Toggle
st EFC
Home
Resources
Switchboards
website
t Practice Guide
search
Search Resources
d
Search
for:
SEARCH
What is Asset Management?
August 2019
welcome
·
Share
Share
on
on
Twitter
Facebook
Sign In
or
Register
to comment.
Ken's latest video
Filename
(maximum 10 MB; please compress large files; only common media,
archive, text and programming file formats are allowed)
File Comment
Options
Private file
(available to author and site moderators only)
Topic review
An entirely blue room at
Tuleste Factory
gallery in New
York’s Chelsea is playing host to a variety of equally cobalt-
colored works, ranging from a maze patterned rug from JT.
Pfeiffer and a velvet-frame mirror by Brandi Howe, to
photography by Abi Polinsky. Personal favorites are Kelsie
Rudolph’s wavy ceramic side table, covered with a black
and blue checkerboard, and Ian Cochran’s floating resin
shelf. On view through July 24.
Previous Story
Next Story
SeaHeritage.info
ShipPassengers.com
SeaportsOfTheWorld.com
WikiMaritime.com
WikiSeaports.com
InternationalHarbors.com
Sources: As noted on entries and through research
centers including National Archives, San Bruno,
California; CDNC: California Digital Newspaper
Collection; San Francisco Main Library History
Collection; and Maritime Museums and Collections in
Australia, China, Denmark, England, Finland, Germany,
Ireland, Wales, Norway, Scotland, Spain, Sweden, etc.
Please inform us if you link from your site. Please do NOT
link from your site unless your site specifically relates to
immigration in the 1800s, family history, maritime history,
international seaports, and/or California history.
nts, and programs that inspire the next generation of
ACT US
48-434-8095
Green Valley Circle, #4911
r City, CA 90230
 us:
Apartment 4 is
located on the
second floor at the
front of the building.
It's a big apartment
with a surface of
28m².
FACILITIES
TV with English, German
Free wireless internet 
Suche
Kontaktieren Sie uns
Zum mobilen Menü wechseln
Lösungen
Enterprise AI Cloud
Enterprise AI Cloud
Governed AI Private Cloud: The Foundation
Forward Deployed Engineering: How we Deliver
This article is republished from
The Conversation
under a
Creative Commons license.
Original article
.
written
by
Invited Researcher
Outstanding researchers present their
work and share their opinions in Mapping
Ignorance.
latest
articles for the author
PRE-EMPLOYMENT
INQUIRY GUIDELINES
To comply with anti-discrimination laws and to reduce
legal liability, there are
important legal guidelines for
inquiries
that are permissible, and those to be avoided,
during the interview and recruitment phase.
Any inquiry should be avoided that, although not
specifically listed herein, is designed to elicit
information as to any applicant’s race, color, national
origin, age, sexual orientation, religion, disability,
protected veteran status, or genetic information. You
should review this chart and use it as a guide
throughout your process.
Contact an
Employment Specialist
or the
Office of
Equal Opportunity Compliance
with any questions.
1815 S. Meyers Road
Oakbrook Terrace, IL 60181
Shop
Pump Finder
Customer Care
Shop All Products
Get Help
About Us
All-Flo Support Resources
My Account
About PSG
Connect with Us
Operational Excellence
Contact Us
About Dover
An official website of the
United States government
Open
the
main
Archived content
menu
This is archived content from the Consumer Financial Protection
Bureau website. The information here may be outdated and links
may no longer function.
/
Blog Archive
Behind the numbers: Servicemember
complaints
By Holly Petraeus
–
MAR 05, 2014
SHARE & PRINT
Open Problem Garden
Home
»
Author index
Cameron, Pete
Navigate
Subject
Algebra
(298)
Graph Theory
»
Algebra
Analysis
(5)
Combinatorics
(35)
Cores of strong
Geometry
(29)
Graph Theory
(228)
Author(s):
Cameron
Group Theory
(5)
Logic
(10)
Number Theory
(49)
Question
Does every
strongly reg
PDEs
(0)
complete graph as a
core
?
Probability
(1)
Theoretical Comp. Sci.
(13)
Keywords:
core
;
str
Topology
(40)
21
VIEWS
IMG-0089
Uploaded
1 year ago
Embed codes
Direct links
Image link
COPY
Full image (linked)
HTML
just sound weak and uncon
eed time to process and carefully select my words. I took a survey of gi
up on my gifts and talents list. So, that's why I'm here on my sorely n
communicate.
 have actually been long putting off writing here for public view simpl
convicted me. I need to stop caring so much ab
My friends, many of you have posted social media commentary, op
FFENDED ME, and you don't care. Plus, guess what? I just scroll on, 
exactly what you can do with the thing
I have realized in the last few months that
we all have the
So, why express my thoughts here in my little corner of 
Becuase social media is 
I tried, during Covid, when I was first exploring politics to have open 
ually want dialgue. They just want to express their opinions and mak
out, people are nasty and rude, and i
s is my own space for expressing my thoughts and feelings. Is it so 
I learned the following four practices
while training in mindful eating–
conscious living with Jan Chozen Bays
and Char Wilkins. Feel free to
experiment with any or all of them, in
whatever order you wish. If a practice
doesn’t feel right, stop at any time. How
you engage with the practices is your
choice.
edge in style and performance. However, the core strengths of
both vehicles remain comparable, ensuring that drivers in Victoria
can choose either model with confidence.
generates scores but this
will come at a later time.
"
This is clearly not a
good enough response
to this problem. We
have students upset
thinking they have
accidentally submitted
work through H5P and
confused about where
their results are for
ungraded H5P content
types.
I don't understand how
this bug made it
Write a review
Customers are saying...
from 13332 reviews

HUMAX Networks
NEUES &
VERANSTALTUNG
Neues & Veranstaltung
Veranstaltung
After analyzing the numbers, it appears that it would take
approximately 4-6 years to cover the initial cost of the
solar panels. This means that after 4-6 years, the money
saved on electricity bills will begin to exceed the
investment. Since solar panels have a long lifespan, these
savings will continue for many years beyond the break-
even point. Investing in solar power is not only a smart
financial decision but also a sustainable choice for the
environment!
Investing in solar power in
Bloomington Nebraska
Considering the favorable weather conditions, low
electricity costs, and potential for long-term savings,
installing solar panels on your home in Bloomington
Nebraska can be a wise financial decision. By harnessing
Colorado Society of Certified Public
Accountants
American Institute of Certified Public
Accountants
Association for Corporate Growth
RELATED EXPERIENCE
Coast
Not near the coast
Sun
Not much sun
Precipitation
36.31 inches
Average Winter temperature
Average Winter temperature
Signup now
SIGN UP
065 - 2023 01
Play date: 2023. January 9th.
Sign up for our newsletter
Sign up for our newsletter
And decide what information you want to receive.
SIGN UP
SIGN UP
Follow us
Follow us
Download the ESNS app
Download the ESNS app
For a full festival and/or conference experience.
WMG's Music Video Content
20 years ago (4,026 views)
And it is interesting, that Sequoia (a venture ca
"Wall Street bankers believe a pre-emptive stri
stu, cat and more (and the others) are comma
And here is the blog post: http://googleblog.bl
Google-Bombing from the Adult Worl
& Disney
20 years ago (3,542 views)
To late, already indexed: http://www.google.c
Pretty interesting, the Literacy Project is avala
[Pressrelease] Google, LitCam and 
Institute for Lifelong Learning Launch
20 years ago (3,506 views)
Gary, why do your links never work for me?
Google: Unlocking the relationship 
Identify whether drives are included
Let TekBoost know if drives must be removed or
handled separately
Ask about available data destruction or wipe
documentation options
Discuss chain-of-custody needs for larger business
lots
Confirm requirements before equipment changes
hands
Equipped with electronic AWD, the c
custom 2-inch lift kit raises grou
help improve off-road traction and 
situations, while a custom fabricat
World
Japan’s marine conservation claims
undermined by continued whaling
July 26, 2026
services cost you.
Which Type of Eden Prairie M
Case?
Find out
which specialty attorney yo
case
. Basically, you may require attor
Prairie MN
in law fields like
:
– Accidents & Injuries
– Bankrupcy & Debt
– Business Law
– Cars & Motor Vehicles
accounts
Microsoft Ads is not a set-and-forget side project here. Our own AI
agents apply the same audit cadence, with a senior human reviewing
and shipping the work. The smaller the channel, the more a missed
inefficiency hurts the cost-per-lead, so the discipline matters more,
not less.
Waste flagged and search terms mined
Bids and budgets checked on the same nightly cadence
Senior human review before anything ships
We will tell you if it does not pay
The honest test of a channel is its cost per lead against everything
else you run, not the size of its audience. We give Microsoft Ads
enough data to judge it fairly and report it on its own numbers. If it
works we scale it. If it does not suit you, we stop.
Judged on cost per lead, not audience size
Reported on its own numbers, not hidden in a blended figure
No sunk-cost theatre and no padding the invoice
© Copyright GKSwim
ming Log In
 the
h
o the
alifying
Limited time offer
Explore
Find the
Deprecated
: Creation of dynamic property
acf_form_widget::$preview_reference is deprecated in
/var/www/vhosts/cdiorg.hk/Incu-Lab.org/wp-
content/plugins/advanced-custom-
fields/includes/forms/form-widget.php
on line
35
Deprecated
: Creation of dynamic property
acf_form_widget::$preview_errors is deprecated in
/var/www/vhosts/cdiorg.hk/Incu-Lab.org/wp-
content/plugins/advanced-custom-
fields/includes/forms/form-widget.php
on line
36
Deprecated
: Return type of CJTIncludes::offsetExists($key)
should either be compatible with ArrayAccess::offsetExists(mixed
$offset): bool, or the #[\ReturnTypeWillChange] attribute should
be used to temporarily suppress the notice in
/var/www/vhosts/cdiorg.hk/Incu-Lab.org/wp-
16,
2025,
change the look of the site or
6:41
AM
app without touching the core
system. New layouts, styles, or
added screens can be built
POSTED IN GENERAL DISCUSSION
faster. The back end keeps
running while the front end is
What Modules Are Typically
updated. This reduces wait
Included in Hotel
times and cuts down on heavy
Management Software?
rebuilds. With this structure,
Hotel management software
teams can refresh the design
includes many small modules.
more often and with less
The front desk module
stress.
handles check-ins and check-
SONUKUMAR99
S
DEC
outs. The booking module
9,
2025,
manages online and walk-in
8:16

┄┄┄┄┄┄┄┄┄┄

# [Problem description]
When you answer, output each line of the data exactly as given, from its first line up to and including the one with "(maximum 10 MB;".

# [Task response]
Toggle
st EFC
Home
Resources
Switchboards
website
t Practice Guide
search
Search Resources
d
Search
for:
SEARCH
What is Asset Management?
August 2019
welcome
·
Share
Share
on
on
Twitter
Facebook
Sign In
or
Register
to comment.
Ken's latest video
Filename
(maximum 10 MB; please compress large files; only common media,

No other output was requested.